BRIG comparison of pCFSAN061771_01–like plasmids in Escherichia coli ST1485 strains. The pCFSAN061771_01 plasmid from the CFSAN061771 strain was used as reference for alignment and gene annotation and is shown in the outermost black circle. Query genomes are color-coded according to source and the order plotted in the circle reflects their similarities to pCFSAN061771_01. Gene inventories are colored as follows: red, virulence genes; fuchsia, antibiotic resistance genes; blue, insertion sequences; green (maintenance genes); black replication genes; navy, tra locus. Strains are arranged from inside as follow: environmental strains (water) A F F-6, 119, A DUS F-11, J DD Zu-12, I DD RUB-3, 120, 20-MO00076-0, B DD F-4; animal strains (livestock, wild, and companion animals), FSIS12107454, ECOL-20-VL-SD-OK-003, 45,950, ECOL-20-VL-OH-WA-0028, AG19-0146, LD67-1, INT007782; human strains, ME160675, MER-90, S.18.21.Ec, 34 68, M160133, LREC_23, 1U3417eb, 364,151, 260,022, R3-EC181; poultry strains, 20MD12GT08, NC_STEC162, PNUSAE068782, CVM N20EC4096, CVM N19EC1210, FSIS11808976, PNUSAE076599, FSIS12106091, PSU-3943, DF376, M28CTX1, YH17174, YH17143, ampC_0104, 2835-26, MA_120, 103,003,012, CVM N17EC0616, 101,403,016, Ec4, PP743, FSIS12209249, LREC_201, AC12187, LREC_200, AC12076, LREC_213, LREC_192, LREC_224, LREC_212, LREC_194, LREC_191, LREC_228, LREC_189.
The global spread of pCFSAN061771_01 and pCFSAN061771_02 like plasmids in E. coli ST1485
The alignment of contigs of 84 genomes retrieved from public databases on the pCFSAN061771_01 sequence further confirmed the presence of pCFSAN061771_01–like plasmids in most E. coli ST1485 strains, regardless of country and source of isolation (Fig. 3). On the other hand, when we used pCFSAN061771_02 as a BLAST query sequence against 84 E. coli ST1485 genome sequences, only 11 genomes were returned. These genomes were identified from: animal, LD67-1 (pLD67-1-157 kb); food (NIFDS_EC2017_2); human (M160133 (pM160133_p1), MER_90, 3468); and poultry (PP743, LREC_201, ampC_0104, 20,151,021, YH17174, YH17143) (Fig. 4).

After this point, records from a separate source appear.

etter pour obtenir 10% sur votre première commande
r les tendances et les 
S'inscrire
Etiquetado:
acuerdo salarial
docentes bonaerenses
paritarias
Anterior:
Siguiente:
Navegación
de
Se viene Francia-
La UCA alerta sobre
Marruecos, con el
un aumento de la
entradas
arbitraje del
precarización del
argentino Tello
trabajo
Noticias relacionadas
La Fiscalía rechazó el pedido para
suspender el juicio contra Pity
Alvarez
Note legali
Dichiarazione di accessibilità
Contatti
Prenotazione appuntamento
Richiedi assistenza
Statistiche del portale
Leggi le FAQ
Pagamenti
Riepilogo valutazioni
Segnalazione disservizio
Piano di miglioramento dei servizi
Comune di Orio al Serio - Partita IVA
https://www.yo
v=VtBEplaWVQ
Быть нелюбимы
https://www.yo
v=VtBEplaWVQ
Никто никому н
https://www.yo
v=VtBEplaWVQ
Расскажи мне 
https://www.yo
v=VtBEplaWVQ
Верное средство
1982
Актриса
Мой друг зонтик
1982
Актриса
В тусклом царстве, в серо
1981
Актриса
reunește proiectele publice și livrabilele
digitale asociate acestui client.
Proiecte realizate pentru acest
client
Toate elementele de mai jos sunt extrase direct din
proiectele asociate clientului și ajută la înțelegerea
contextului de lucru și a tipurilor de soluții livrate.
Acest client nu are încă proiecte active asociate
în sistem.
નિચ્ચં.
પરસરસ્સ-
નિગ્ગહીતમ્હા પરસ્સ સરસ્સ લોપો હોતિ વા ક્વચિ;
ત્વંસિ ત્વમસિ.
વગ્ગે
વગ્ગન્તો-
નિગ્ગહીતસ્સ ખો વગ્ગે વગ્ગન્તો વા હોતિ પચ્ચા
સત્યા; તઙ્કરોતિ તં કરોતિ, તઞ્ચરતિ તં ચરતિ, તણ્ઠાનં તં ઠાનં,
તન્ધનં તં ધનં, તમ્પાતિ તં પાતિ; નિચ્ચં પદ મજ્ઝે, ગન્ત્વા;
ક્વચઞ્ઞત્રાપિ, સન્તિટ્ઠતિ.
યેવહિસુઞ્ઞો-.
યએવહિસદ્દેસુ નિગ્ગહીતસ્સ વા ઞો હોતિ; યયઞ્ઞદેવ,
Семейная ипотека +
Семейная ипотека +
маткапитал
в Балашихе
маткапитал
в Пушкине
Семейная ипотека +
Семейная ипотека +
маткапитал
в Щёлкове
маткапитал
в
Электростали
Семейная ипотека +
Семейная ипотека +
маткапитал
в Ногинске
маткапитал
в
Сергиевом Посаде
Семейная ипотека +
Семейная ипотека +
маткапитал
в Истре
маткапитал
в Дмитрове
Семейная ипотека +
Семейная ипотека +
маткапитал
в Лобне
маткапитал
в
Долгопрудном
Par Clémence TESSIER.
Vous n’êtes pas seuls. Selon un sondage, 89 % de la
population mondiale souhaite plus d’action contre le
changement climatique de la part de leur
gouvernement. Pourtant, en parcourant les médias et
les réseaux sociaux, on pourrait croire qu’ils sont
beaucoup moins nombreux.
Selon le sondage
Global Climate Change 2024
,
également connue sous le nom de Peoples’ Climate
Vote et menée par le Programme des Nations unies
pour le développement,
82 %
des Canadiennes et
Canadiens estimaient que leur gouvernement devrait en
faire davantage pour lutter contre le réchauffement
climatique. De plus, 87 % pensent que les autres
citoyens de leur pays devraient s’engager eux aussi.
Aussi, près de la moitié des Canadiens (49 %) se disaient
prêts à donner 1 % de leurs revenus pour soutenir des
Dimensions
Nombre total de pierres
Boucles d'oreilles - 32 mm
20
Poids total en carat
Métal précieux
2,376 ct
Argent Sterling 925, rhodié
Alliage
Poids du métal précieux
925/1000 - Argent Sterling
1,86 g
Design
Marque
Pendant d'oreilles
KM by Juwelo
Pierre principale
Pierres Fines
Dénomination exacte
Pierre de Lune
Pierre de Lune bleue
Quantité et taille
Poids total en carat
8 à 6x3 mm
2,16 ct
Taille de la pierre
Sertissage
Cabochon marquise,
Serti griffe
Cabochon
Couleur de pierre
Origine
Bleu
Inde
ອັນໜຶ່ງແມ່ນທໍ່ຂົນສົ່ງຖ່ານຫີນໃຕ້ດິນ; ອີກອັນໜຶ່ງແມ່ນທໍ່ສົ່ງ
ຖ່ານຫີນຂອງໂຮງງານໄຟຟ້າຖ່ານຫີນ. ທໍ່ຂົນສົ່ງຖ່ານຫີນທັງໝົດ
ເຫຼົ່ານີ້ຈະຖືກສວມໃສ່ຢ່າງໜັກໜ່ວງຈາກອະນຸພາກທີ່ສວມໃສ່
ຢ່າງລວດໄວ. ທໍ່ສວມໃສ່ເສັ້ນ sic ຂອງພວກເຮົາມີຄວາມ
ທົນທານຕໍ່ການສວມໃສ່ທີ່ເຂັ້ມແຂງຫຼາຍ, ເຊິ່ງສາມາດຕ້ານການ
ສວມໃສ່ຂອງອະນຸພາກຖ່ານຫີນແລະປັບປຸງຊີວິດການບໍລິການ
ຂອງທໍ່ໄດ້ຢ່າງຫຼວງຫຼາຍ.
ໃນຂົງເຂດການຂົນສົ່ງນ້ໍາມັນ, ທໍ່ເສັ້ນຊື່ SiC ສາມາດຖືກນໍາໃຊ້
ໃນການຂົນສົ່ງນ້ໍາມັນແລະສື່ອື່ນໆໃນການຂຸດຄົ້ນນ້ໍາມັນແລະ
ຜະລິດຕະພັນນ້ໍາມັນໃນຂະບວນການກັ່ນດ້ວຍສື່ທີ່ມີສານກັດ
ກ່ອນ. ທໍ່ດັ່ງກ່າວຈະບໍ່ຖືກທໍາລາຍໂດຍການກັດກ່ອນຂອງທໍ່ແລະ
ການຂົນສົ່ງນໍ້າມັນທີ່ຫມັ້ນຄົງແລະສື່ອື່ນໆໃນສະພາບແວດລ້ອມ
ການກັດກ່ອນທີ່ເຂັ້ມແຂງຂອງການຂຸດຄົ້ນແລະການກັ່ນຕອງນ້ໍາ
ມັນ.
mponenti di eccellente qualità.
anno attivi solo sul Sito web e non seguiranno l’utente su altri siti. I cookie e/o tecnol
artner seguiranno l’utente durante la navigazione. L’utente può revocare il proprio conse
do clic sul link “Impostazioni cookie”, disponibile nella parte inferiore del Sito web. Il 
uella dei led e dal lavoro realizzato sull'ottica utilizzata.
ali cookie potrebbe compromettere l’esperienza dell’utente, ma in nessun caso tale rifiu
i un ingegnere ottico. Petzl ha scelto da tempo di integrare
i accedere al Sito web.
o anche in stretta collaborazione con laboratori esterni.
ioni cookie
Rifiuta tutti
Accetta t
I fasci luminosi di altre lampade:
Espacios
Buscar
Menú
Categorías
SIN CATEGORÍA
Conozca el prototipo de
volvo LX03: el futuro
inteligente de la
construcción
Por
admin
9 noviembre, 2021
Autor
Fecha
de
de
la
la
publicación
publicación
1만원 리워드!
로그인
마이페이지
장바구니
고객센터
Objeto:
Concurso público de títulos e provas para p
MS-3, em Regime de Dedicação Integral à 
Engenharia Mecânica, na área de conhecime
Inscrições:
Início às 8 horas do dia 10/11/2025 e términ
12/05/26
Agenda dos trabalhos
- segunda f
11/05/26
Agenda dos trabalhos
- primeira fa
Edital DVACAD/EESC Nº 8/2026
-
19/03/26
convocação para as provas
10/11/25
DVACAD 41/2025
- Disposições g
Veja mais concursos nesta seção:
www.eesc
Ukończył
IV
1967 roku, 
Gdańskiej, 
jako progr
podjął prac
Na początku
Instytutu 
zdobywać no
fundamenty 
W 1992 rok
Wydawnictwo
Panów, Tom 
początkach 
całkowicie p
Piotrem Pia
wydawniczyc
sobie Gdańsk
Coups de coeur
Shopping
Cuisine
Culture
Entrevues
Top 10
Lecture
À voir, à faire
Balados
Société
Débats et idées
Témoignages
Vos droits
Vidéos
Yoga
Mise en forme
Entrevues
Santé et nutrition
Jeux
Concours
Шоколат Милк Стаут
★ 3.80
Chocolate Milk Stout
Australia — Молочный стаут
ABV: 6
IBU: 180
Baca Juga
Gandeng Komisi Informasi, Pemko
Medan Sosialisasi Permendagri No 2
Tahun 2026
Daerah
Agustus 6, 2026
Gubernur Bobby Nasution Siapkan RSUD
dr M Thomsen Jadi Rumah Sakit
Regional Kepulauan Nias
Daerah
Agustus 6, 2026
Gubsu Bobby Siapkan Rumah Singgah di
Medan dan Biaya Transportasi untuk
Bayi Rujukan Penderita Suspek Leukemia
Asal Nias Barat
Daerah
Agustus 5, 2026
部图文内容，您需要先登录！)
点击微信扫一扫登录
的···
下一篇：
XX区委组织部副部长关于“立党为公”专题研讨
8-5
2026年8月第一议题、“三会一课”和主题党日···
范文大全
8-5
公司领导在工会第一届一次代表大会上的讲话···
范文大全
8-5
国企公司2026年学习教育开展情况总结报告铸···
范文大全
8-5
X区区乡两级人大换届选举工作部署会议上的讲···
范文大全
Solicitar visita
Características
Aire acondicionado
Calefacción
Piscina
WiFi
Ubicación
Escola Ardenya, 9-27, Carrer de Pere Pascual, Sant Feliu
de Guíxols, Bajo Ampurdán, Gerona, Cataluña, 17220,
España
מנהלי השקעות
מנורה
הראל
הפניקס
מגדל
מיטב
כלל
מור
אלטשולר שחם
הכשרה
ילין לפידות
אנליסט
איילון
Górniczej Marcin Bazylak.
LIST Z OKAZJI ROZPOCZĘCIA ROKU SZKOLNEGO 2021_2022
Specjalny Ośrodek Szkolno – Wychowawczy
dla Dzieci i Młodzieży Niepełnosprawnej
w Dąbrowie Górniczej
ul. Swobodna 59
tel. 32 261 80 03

BRIG comparison of pCFSAN061771_02–like plasmids in Escherichia coli ST1485 strains. The pCFSAN061771_02 plasmid from the CFSAN061771 strain was used as reference for alignment and gene annotation as is shown in the outermost black circle. Query genomes are color-coded according to source and the order plotted in the circle reflects their similarities to pCFSAN061771_02. Gene inventories are colored as follow: red (antibiotic resistance genes; blue (mobile elements); fuchsia (quaternary ammonium compound); and maroon (tar locus). Strains are arranged from inside as follow; animal strain LD67-1 (pLD67-1-157 kb); food strain (NIFDS_EC2017_2); human strains (M160133 (pM160133_p1), MER_90, 3468); poultry strains (PP743, LREC_201, ampC_0104, 20,151,021, YH17174, YH17143).
Clustering of globally disseminated E. coli ST1485 strains based on their virulence profiles
Figure 5 shows that 85 E. coli ST1485 strains, including CFSAN061771, harbored seven or more virulence genes from a panel of 43 genes and displayed 56 virulence patterns. It is worth noting that the majority of strains from diverse sources had eight or more genes of a panel consisting of 12 virulence genes (ompt, sitA, iroN, etsC, traT, cvaC, hylF, iss, tsh, mchf, iucC, iutA) grouped in cluster 2, shown in red, which is likewise present on pCFSAN061771_01. All strains harbored at least six genes from another panel comprised of eight genes grouped in cluster 3, which was shown in green (hra, eilA, kpsE, air, yfcv, terC, chuA, IpfA). Our food strain (marked as a yellow box on the left of Fig. 5) clustered with a poultry strain (YH17143) with the same virulence pattern.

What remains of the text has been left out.